トランスレーショナルリサーチセンター - 東京理科大学 研究推進機構 総合研究院

メンバー一覧

センター長、生命創薬科学科・教授 樋上賀一 [ 研究内容を見る ]

樋上賀一 研究内容

「カロリー制限の分子メカニズム解明に関する研究」

長期の摂取カロリーの制限(CR)は、加齢に伴う様々な疾患の発症を抑制し、寿命を延伸する。我々はこのCRの抗老化・寿命延伸効果に関する特に脂肪組織における研究成果を基盤に、健康寿命延伸や代謝改善、肥満症治療開発のための有用なバイオマーカーの探索を行い、さらに治療薬の開発を目指して研究を行っている。現在、脂肪酸合成やミトコンドリア生合成の活性化、オートファジーの活性化などを中心に研究を進めている。

「肥満症関連E3ユビキチンリガーゼWWP1に関する研究」

癌抑制遺伝子p53により制御される肥満症に特異的なE3ユビキチンリガーゼとしてWWP1を見出だした。このWWP1の脂肪細胞における機能解析を行ない、肥満症病態との関連や肥満症治療薬開発のための創薬ターゲットとしての可能性を解析している。

「新規PARP1阻害剤に関する研究」

cis-imidazoline化合物がp53およびプロテアソーム依存的にpoly (ADP-ribose) polymerase (PARP) 1を分解することを見出だし、既存のPARP阻害剤とは異なるメカニズムで作用するPARP1阻害剤になりうる可能性を示した。この化合物の詳細な作用メカニズムの解明と適応疾患の検討を行っている。

探索グループ

基礎工学部生物工学科・教授、グループ長 西山千春 [ 研究内容を見る ]

西山千春 研究内容

「樹状細胞制御に関する研究」

MHC class IIは抗原提示細胞に特異的に発現し、CD4陽性T細胞への抗原提示を担う中心的な分子である。MHC class IIの転写調節は共役因子CIITAによって制御されていることが知られており、当研究グループでは様々な抗原提示細胞においてCIITAが複数のプロモーターを使い分けながら転写調節されている機構を解析してきている。今回、形質細胞様樹状細胞において、転写調節因子PU.1がCIITAの第3プロモーターを転写活性化することによりMHC class II発現に至ることを明らかにした。

「マスト細胞・好塩基球制御に関する研究」

ヒトマスト細胞株、ヒトプライマリーマスト細胞において、転写調節因子PU.1とGATA-1はFcεRIのαサブユニットの、GATA-2はαとβの、それぞれ遺伝子のプロモーター領域への結合を介して転写活性化していることを明らかにした。

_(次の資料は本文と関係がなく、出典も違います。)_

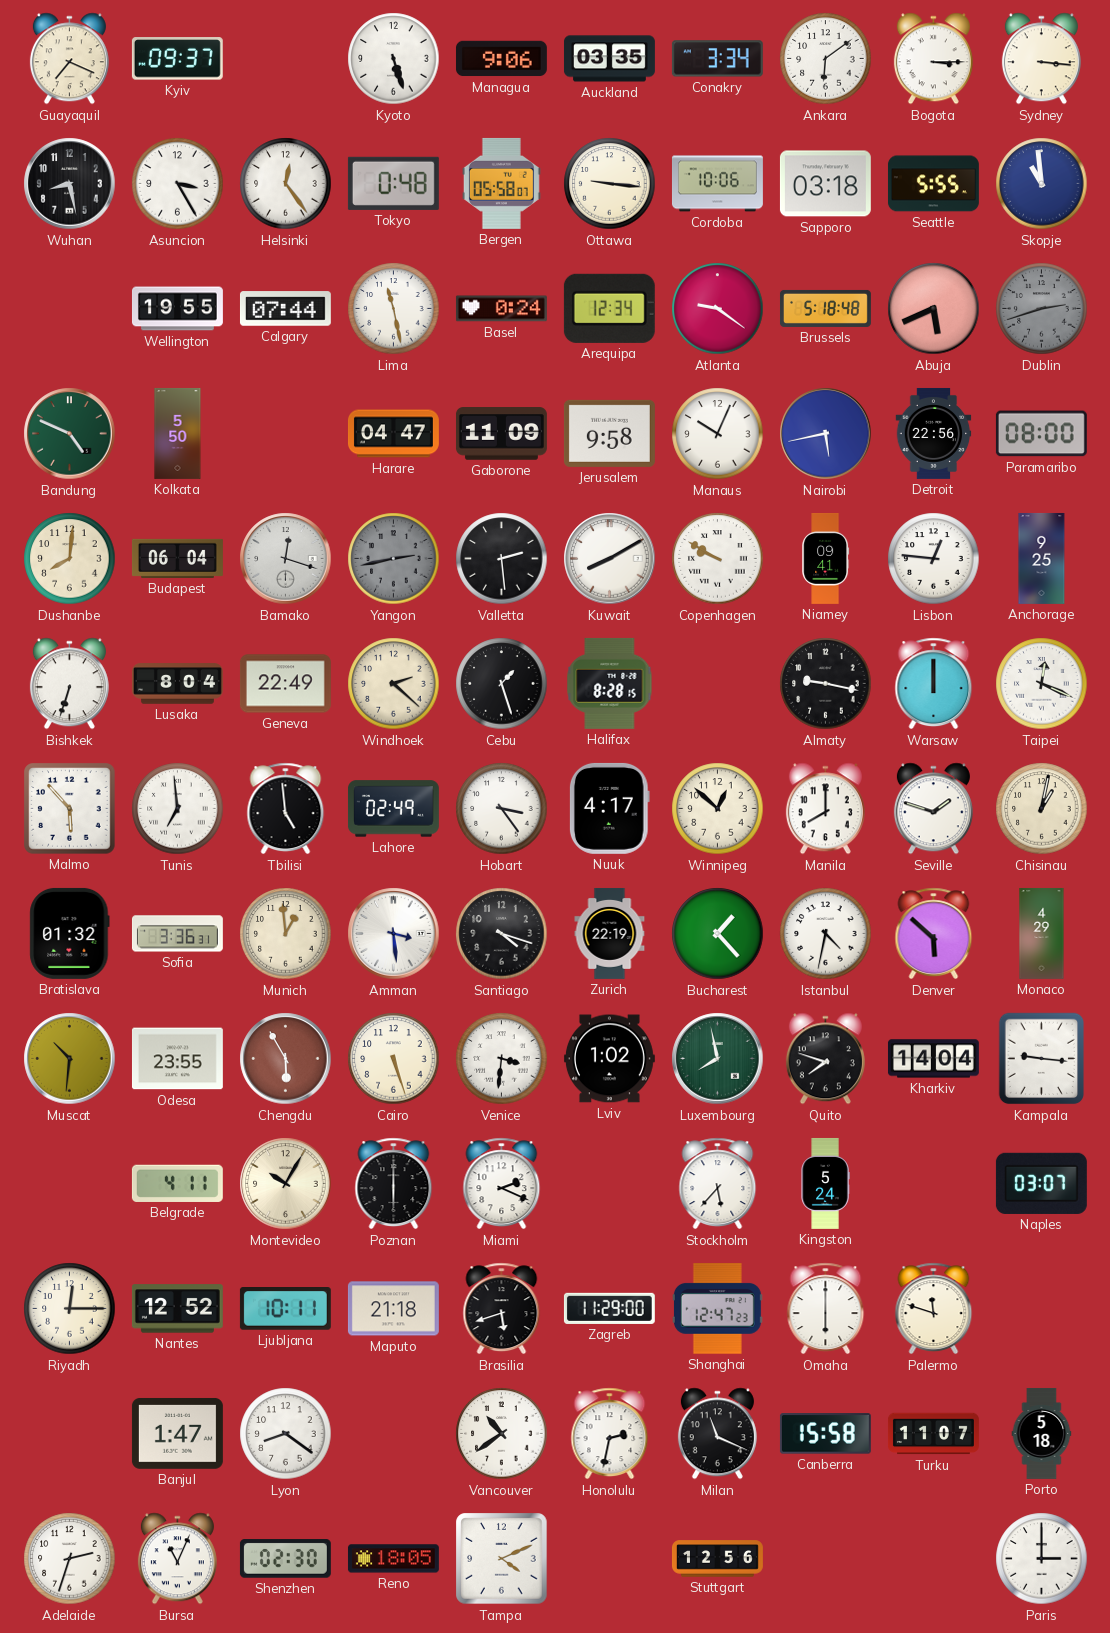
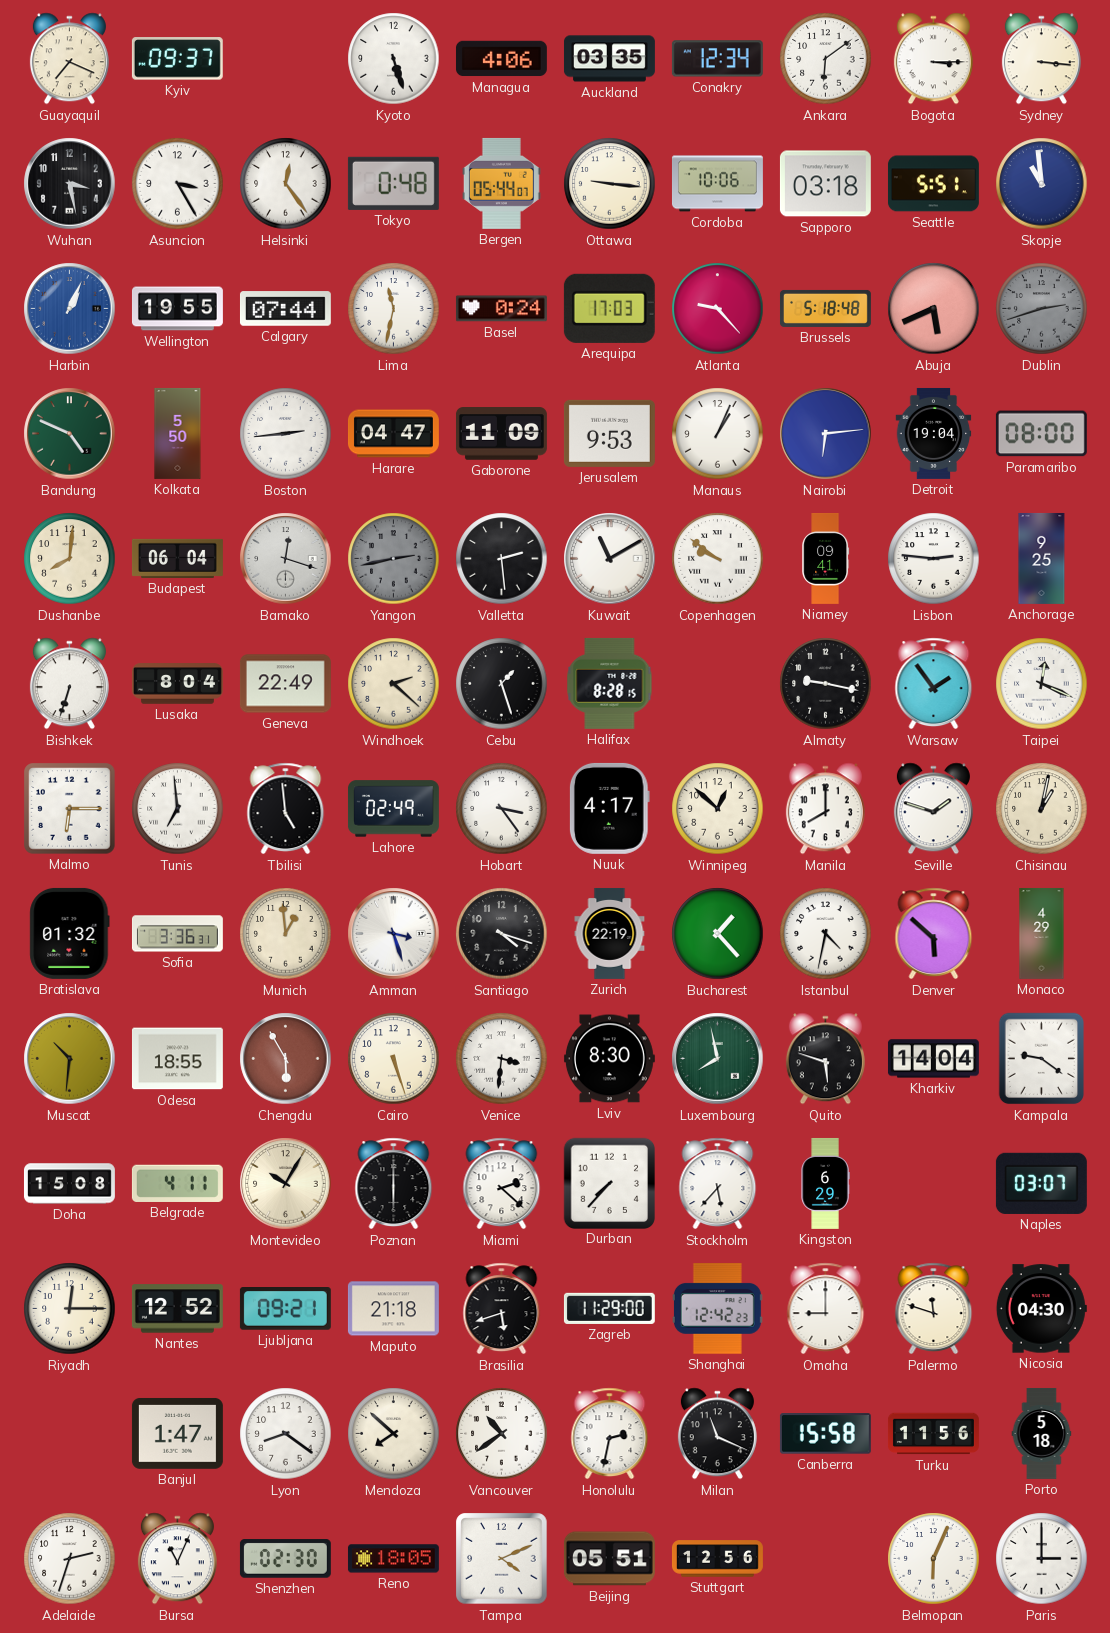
Managua: 9:06 -> 4:06
Conakry: 3:34 -> 12:34
Wuhan: 8:28 -> 3:28
Bergen: 05:58 -> 05:44
Seattle: 5:55 -> 5:51
Harbin: none -> 1:04
Lima: 11:28 -> 11:32
Arequipa: 12:34 -> 17:03
Atlanta: 9:21 -> 9:23
Boston: none -> 2:44
Jerusalem: 9:58 -> 9:53
Manaus: 10:04 -> 1:04
Nairobi: 5:43 -> 6:14
Detroit: 22:56 -> 19:04
Kuwait: 8:10 -> 11:10
Copenhagen: 9:50 -> 9:51
Lisbon: 12:46 -> 2:46
Warsaw: 12:00 -> 1:54
Malmo: 5:53 -> 6:15
Amman: 3:29 -> 3:27
Odesa: 23:55 -> 18:55
Lviv: 1:02 -> 8:30
Quito: 7:48 -> 5:48
Kampala: 9:16 -> 9:21
Doha: none -> 15:08
Miami: 2:19 -> 2:22
Durban: none -> 7:37
Kingston: 5:24 -> 6:29
Ljubljana: 10:11 -> 09:21
Shanghai: 12:47 -> 12:42
Omaha: 6:00 -> 9:00
Nicosia: none -> 04:30
Mendoza: none -> 7:52
Turku: 11:07 -> 11:56
Beijing: none -> 05:51
Belmopan: none -> 6:04
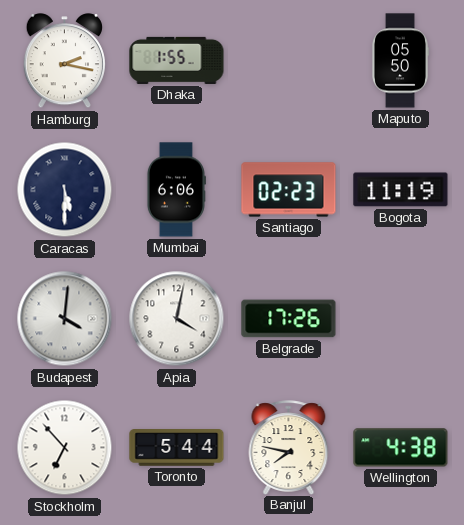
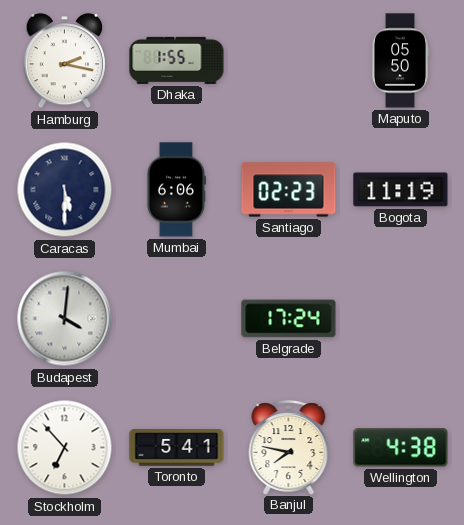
Apia: 4:02 -> none
Belgrade: 17:26 -> 17:24
Toronto: 5:44 -> 5:41
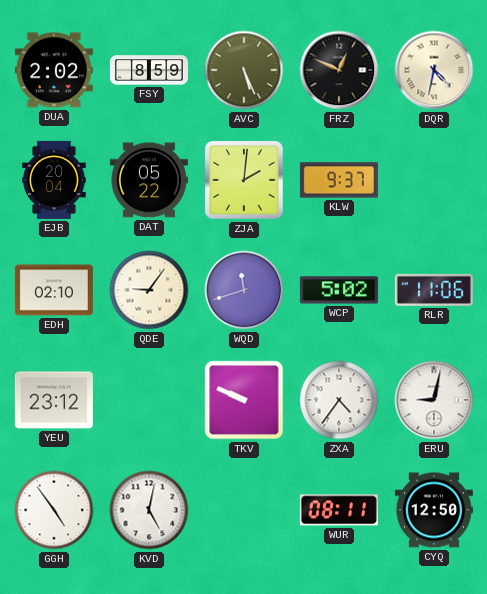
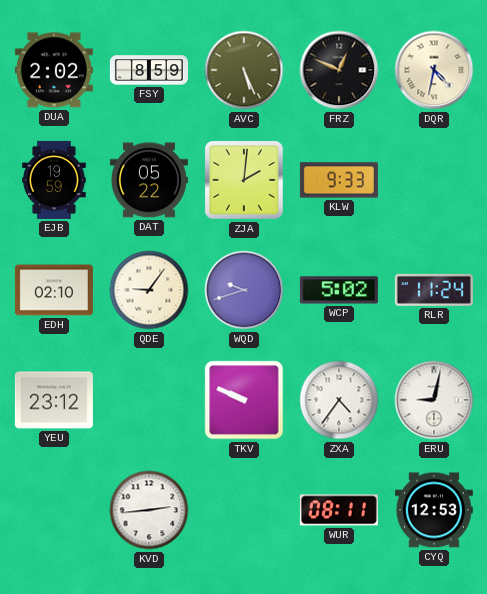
EJB: 20:04 -> 19:59
KLW: 9:37 -> 9:33
WQD: 11:42 -> 9:42
RLR: 11:06 -> 11:24
GGH: 4:54 -> none
KVD: 5:02 -> 2:44
CYQ: 12:50 -> 12:53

さらに、PU.1、GATA-1、GATA-2のノックダウンによって、細胞表面のFcεRI発現が抑制されるだけでなく、アレルギー反応の指標である脱顆粒反応、ヒスタミンの放出量が有意に抑制されることを確認した。

「破骨細胞制御に関する研究」

転写調節因子NFATc1とPU.1は破骨細胞において特異的に発現する遺伝子の発現調節において、個々に、あるいは協調的に転写活性化を担っていることが知られていたがNFATc1とPU.1間の調節機構は不明であった。マウス骨髄由来破骨細胞を用いた実験により、新たにPU.1がNFATc1のプロモーターを正に制御する調節機構の存在を見出した。

薬学部生命創薬科学科・教授 深井文雄
薬学部生命創薬科学科・准教授 秋本和憲 [ 研究内容を見る ]

秋本和憲 研究内容

「がん幹細胞の維持機構の解明とそれを基盤とした創薬展開にむけた研究」

我々は様々な癌の予後不良因子であるaPKC(atypical protein kinase C)依存的な乳癌幹細胞の増殖・生存の分子機構に関わると期待される候補分子を網羅的なオミックス解析により複数同定した。現在、これらの分子が創薬標的もしくは診断マーカーとなりうることを明らかとしつつある。

理工学部情報科学科・准教授 佐藤圭子 [ 研究内容を見る ]

佐藤圭子 研究内容

「H5N1インフルエンザA型ウイルスヘマグルチニンレセプター結合領域の符号構造と配列予測」

H5N1インフルエンザA型ウイルスの発生は、多くの国で家禽や野生の鳥の間で報告されている。特にヘマグルチニンレセプター結合領域220ループでの変異は、人型レセプターへの結合活性が強まるという報告もある。220ループの配列に蓄えられた規則を理解するため、情報伝達での様々な人工符号を使用して、その符号構造を調べた。そして、将来出現するであろうH5N1ウイルスの220ループのアミノ酸配列を予測した。

薬学部生命創薬科学科・嘱託講師 伊豫田拓也
基礎工学部生物工学科・助教 八代拓也
薬学部生命創薬科学科・助教 小林正樹

創薬グループ

薬学部生命創薬科学科・教授、グループ長 和田 猛 [ 研究内容を見る ]

和田猛 研究内容

「新規な構造を有する核酸医薬およびキャリア分子の創製」

リン原子の立体が制御されたボラノホスフェート型2’-OMe-RNAオリゴマーをし、相補鎖RNAとの二重鎖形成能を評価したところ、Sp型立体異性体が相補鎖RNA鎖に対して極めて高い二重鎖形成能を有し、核酸医薬として優れた性質を有することがわかった。また、siRNAに結合し、肝臓へのデリバリー機能を有するビタミンE修飾ネオマイシン誘導体を開発した。

理学部応用化学科・教授 鳥越秀峰 [ 研究内容を見る ]

鳥越秀峰 研究内容

「皮膚創傷治癒改善を指向したアンチセンスオリゴ核酸の開発」

皮膚が傷を負った時に、創傷治癒改善に効果のある薬剤開発が求められている。転写因子であるFoxo1は、炎症等の様々な現象に関与する多機能遺伝子である。従来の研究より、Foxo1に対するアンチセンス核酸は、皮膚創傷治癒促進効果を示した。本研究では、アンチセンス核酸の骨格を従来のホスホジエステル骨格からホスホロチオエート骨格に変換しても、Foxo1の発現抑制効果は保たれる事が明らかとなった。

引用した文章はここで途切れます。